One of the things I did early on in Transcriptic’s history was invite successful operators by for lunch to speak to us. One question I’d always ask if no one else brought it up was “what should the balance be between firefighting versus building for the future?” That tension had driven my team crazy basically since the beginning of the company.

Without exception the answer was “oh you firefight all the way down,” with specific color ranging from “we were literally rm -rfing files off production servers to keep Gmail from running out of disk space,” to “you realize we’re talking about Twitter, right?”

My high level observation was that many of the most successful startups spent a huge amount of their time on the verge of completely falling over (but rarely did) while many companies with great beautiful technology ran out of money and died. The mental model this built for me was that iteration speed was a defining characteristic of successful companies, and that contact with the customer — and growth — was worth many times its weight in internal stability as long as customers were appropriately shielded.

Another counterintuitive effect I’ve seen over the years is that in some cases giving extremely talented engineers long-range build-the-right-thing projects, really what I’d thought they’d wanted, ended up burning them out and creating a weird malaise.

“Firefighting is good” never seemed like a great thesis, though, and so while I had what seemed like useful heuristics the theory felt very incomplete.

I had dinner a while ago with a friend who works at Google Brain who told me that a side effect of getting into deep learning was that he suddenly found himself looking for feedback signals (“gradients”) everywhere. If you’re a runner, the improvement in your mile time is a gradient; if you’re a web marketer it might be change in click-through rate.

To make a wild simplification, one of the big ideas behind deep learning is that even though a model might be huge and complex, you can figure out direction of lower error (the gradient) at each layer and this information can be be easily propagated through many successive layers using the chain rule. Thus you can efficiently train these big models with lots of parameters using gradient descent.

This means that a big factor in how fast your model learns at any point in time is the steepness of the gradients, which depends in large part on your loss function. Things are of course more complicated than this, but the idea works well enough for the metaphor.

Things that many people frequently but unsuccessfully attempt, such as losing weight or learning a new language, are often marked by shallow gradients. We work around this by imposing external structure or commitment mechanisms such as social pressure or school. Since directly measuring weight loss has such a weak gradient (the signal is very noisy and changes very slowly) most people really need a better signal. Commonly this is calorie tracking, but that’s also pretty noisy and it’s expensive. Maybe something faster and cheaper that correlates though is more distant, like blood glucose, would be better.

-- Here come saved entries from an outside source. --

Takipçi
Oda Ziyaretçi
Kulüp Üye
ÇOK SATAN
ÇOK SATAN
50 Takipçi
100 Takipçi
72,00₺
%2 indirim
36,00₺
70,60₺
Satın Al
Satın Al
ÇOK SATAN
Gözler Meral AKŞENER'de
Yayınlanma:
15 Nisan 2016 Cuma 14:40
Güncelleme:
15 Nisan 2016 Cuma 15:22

This is in large part what is meant by “gamification”: rapid feedback around clear success metrics can enable compelling goal seeking behavior.

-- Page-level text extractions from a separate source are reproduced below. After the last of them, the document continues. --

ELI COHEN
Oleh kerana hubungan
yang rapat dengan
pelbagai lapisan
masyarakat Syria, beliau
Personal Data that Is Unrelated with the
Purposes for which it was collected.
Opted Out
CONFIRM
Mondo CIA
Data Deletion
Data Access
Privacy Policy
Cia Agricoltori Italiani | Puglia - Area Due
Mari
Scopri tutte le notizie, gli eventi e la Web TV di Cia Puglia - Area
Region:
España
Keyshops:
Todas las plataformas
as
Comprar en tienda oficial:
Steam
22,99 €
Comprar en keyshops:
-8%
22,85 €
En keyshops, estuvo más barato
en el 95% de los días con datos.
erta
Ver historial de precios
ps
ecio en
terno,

Rational actors should understand the importance of driving safely, but this has a very poorly behaved loss function, and so we have the concept of speeding tickets. Speeding tickets have the effect of creating a very clear synthetic gradient that is easier to reason about than the idea of just driving safely to avoid accidents and injuries.

Firefighting is a fairly common and natural strong gradient for startups. It’s not a great one for obvious reasons but it’s easy to access and is generally pretty accurate. If things are breaking under load from your customers it’s very obvious what to do to make the product better in a way that is perceived by the market, and it helps you focus less on attractive ideas that customers care less about.

Premature optimization being evil also fits into this framework. What makes optimization premature or not? The presence of feedback signals to tell you what needs improving and how you’re doing against that.

In many cases there aren’t obvious fast error signals to follow. I’ve come to believe this is one of the big reasons that The Big Rewrite often fails while incrementally building something better on the mess you have works. I now see this as one of the major responsibilities of management: constructing strong feedback loops that might involve creating synthetic gradients when necessary. A “synthetic” gradient is much less desirable than a natural one because it depends more on your ability to plan and be generally smart, and humans overall tend to be not great at planning and not very smart. But I’d still take a bad error signal that we can correct later over no error signal any day, for reasons of both progress and morale. There are lots of issues I’ve run into over the years that had vague or assorted superficial explanations where I now believe the true root cause was lack of strong gradients.

There’s a saying that “you make what you measure” and it’s interesting the extent to which this is really true, almost for free. Like my friend at Google, I now find myself seeing gradients everywhere and this has been an actionable framework for reasoning about why some things are easy and other things are hard for organizations to do.